Task directions>
Whenever the string "casino" turns up in a line of the data below, copy that line.

Collected data:
--
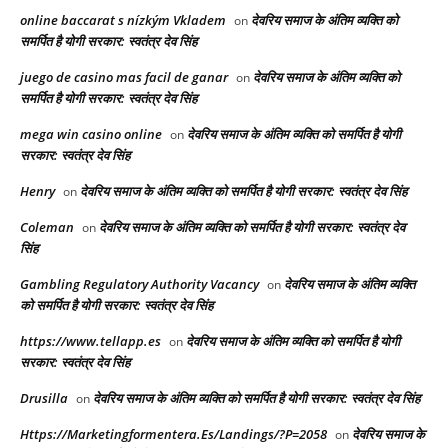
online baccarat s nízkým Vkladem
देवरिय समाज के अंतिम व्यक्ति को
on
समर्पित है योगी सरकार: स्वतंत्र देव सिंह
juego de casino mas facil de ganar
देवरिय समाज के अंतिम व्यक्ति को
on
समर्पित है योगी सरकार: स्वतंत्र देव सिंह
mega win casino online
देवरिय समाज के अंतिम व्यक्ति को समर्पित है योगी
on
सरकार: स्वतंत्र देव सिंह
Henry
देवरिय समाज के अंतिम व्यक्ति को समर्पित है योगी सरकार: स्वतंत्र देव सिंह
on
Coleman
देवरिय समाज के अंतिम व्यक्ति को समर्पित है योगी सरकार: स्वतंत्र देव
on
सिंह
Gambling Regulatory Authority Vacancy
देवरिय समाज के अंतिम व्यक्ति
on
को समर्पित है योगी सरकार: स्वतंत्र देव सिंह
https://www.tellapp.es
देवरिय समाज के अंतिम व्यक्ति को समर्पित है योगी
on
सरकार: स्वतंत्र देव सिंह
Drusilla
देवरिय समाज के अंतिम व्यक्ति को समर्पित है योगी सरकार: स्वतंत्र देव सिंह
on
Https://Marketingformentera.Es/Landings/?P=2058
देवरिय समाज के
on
--
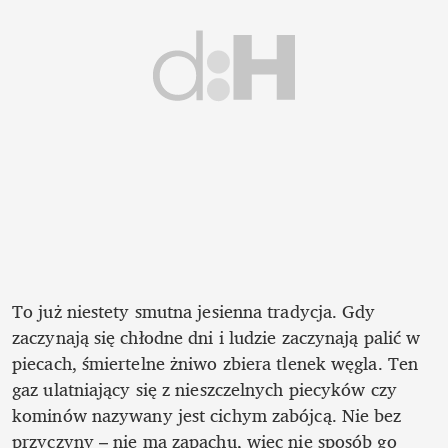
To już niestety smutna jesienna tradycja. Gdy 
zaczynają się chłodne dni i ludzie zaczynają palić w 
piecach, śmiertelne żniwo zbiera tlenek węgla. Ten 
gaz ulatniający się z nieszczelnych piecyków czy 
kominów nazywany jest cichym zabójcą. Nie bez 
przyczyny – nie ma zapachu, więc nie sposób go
--
Solution for this problem>
juego de casino mas facil de ganar
mega win casino online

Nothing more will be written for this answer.